- Date: 29 September 2010
- Area: North
Market Street cobbles get the Profound Colours treatment. Credit: Simon Grennan and Christopher Sperandio/Lanternhouse
The population of an entire Cumbrian town is being invited to take part in a major public arts project.
The people of Ulverston are being asked to name a colour they associate with the town as part of the Profound Colours project from Arts Council England regularly funded organisation, Lanternhouse.
It could be anything from the colour of a building on the high street, the shade of a local monument, or the hue of the sea in nearby Morecambe Bay. Or something more intimate, such as the colour of a loved one's hair.
Lanternhouse, an artist-focused company based in the town, works with people at a local level to increase access to the arts through residencies, commissions and open participation projects.
All ages from among the town's 17,000 strong population are being encouraged to get involved in the Profound Colours project and people can text, Facebook, email or phone in their colours.
In October, a special book will be produced containing the town's most Profound Colours.

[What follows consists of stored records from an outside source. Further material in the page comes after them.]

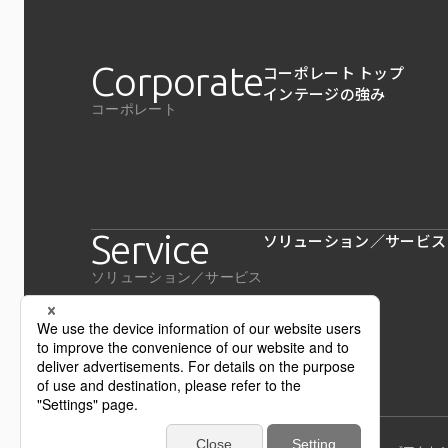
Corporate
コーポレート トップ
インテージの強み
コーポレート
Service
ソリューション／サービス
ソリューション／サービス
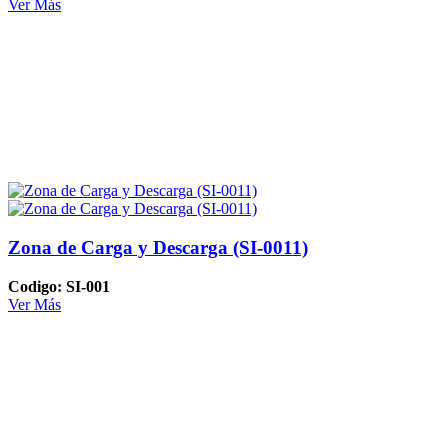
Ver Más
Zona de Carga y Descarga (SI-0011)
Codigo: SI-001
Ver Más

It will be given free to every household in Ulvertson - all 5,500 of them.
A bookcase will also be installed at the headquarters of Lanternhouse, where copies of the book will be available for visitors to see.
In addition, a series of events linked to the project are taking place at Lanternhouse, including special family workshops, a tea party for parents and young children, and a film season.

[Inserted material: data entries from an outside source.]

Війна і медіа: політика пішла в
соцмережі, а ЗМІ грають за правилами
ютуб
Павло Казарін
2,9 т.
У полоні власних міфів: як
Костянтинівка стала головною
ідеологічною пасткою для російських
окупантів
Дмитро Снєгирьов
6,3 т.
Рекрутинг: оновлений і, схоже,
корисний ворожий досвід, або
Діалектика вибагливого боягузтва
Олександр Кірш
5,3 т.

Lanternhouse has commissioned international artists' team, Wrexham-based Simon Grennan and Christopher Sperandio from Houston Texas to spearhead the project. Under the name the Kartoon Kings they have worked on major public arts projects in New York, Berlin, Lisbon, San Francisco and Chicago.
Simon Grennan said: 'This is a chance to create something totally unique for the entire town of Ulverston which documents what colours are important to people today. There really is no limit on what colour people choose. It could be a shade of lipstick they see on a Saturday night to a thundery sky. There are no rules - only that people come forward with a colour of their own and either show it or describe it to us - whatever age they are and whoever they might be. We're interested in them all.'
Claire Benbow, Programme Director for Lanternhouse, said: 'Ulverston is a hugely colourful town and we are really pleased that this is an opportunity for every household to get involved with the arts. Anyone of any age can take part by telling us about their colours and everyone will be given the opportunity of seeing Ulverston's book when it's finished.'
Lanternhouse is supported by Arts Council England and South Lakeland District Council.